Wiki

Clone wiki

bnpy-dev / Code / StepByStepWalkThru

Goal

This doc explains a "step-by-step" view of using the bnpy codebase to solve machine learning problems. We emphasize the procedural "how" questions, like "how does data get loaded?", "when do the model's global parameters get initialized?" and "which bit of code saves progress to disk?". For more on the "why", see the Big Picture doc.

We'll trace the end-to-end progress of the Run.py script (the main command-line executable for training bnpy from data). At each step, we'll identify the key function in the codebase and provide relevant commentary.

To make this concrete, we'll use the same model as in the GMM-VB demo. This trains a Gaussian mixture model using the VB algorithm on the Asterisk toy data.

Sample experiment execution

We execute the following from the terminal

python -m bnpy.Run AsteriskK8 FiniteMixtureModel Gauss VB --K 8 --nLap 50 

In general, the syntax is

python -m bnpy.Run <dataName> <allocModelName> <obsModelName> <algName> [--keywordarg argval]

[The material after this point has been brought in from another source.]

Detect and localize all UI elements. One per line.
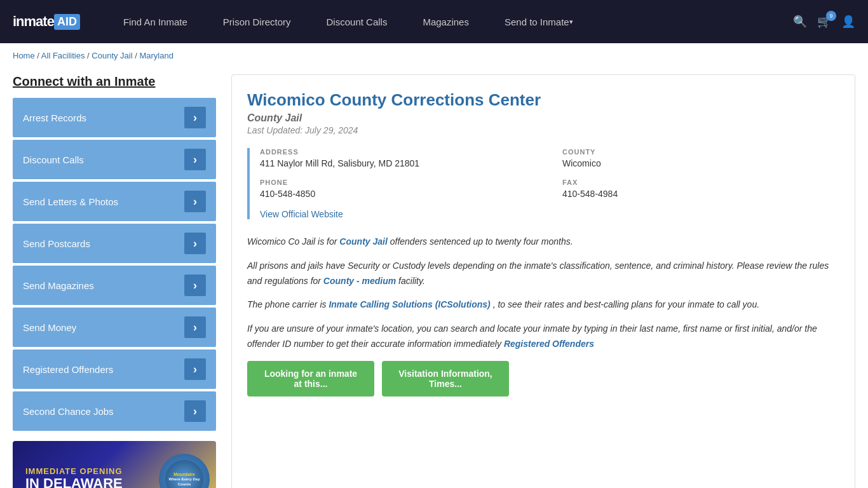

1) Processing command-line input

Internally, Run.py calls BNPYArgParser.py to parse the command line input.

First, the 4 required arguments are parsed. this defines what data will be used, what model will be applied, and which learning algorithm.

Next, the specific options for each piece are loaded from the relevant config files. These are just plain-text files, broken up into sections where each section defines key-value pairs. For example, learnalg.conf contains these lines

[VB]
nLap=10

[soVB]
rhoexp=0.5
rhodelay=1.0
Only the VB options are loaded when VB is specified as the learning algorithm. Likewise, only the soVB options are loaded when soVB is the learning algorithm.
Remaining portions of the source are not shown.